Below are the records; tally the lines in them that include the word "данных" and reply with the number alone.
[MATERIAL SUPPLIED Boundary: Start]
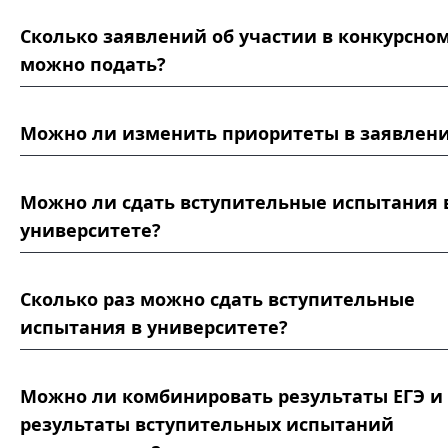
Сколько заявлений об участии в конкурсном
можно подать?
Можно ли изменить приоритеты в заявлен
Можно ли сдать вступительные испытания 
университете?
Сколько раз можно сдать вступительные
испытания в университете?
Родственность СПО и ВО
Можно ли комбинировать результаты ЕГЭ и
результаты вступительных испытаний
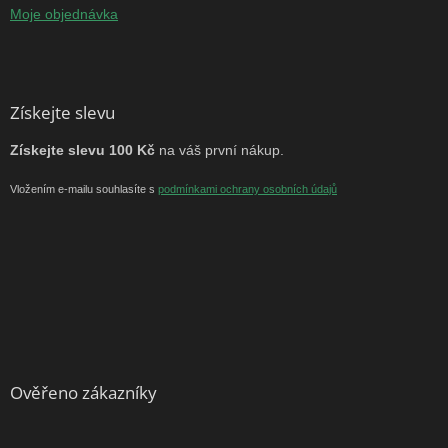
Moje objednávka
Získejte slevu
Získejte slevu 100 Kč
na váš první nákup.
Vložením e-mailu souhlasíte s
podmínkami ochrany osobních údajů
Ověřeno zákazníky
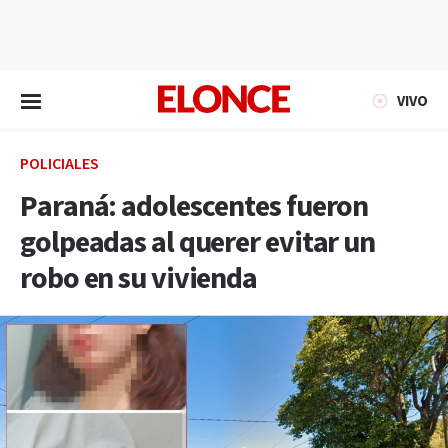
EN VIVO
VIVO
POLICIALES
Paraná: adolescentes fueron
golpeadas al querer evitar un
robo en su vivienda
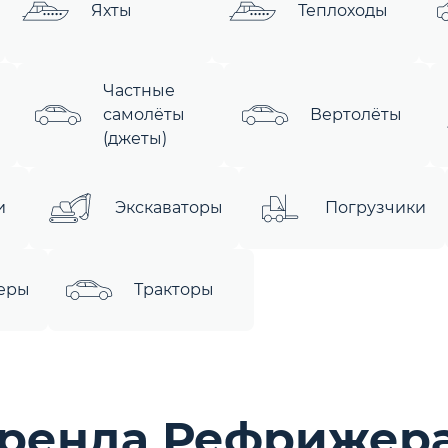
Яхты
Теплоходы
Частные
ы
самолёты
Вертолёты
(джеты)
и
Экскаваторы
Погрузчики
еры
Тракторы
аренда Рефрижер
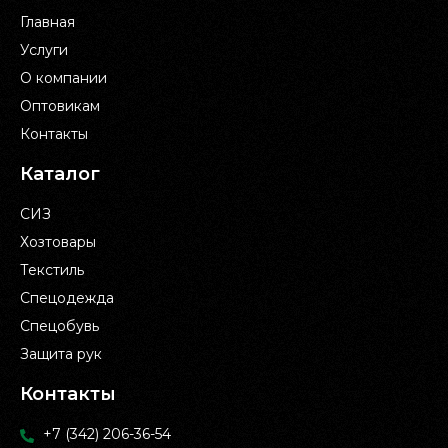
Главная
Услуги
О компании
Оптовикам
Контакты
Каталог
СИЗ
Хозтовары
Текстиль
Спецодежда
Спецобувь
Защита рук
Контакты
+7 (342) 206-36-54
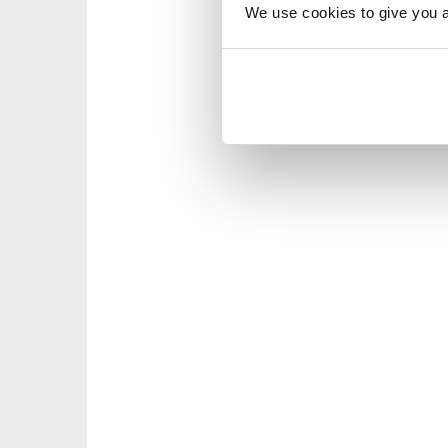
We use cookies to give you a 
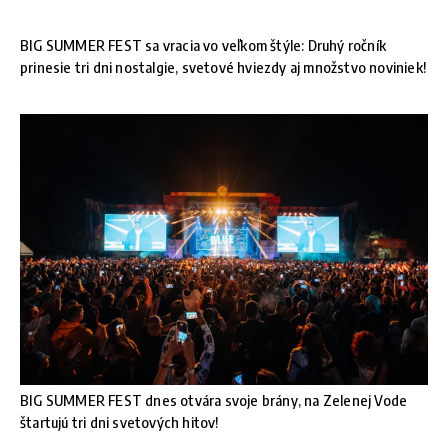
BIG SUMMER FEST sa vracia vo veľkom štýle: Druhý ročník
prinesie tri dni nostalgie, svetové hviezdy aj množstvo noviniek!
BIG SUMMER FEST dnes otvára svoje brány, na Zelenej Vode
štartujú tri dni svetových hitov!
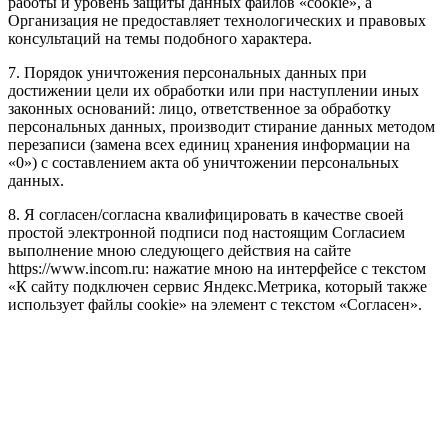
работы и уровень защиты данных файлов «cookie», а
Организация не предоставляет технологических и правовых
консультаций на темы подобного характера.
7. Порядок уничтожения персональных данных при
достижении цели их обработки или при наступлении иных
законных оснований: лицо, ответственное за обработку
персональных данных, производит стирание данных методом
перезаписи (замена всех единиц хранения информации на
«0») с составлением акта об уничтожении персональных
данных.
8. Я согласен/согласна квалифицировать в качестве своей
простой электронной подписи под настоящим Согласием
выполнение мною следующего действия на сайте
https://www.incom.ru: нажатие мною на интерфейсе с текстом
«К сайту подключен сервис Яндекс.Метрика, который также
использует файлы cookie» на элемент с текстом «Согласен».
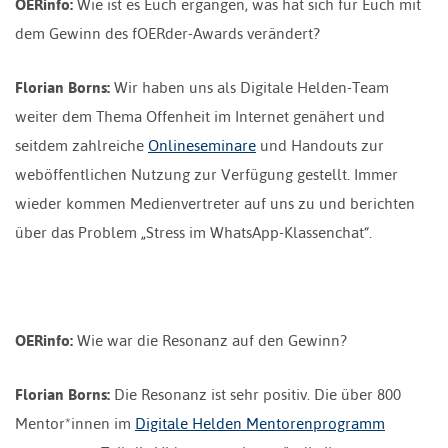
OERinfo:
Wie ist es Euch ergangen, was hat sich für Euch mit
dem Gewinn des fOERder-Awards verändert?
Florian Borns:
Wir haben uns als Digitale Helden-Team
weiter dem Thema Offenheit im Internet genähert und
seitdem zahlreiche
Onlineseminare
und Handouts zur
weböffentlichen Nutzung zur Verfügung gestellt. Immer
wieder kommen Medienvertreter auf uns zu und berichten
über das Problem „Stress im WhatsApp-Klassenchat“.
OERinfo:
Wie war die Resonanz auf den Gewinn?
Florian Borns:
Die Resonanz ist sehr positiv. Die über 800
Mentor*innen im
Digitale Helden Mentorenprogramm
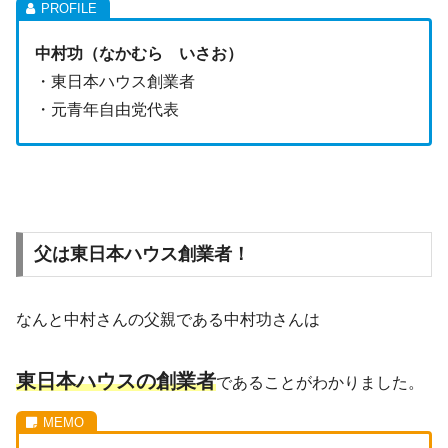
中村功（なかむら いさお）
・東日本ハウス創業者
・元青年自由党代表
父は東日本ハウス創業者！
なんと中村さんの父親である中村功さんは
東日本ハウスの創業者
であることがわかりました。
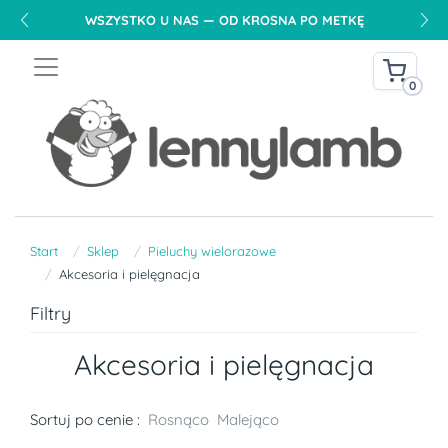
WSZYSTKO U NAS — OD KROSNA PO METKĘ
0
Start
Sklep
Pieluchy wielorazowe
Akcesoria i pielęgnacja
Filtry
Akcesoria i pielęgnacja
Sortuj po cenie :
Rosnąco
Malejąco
[MATERIAL SUPPLIED Boundary: End]
## THE COMPLETED TASK
4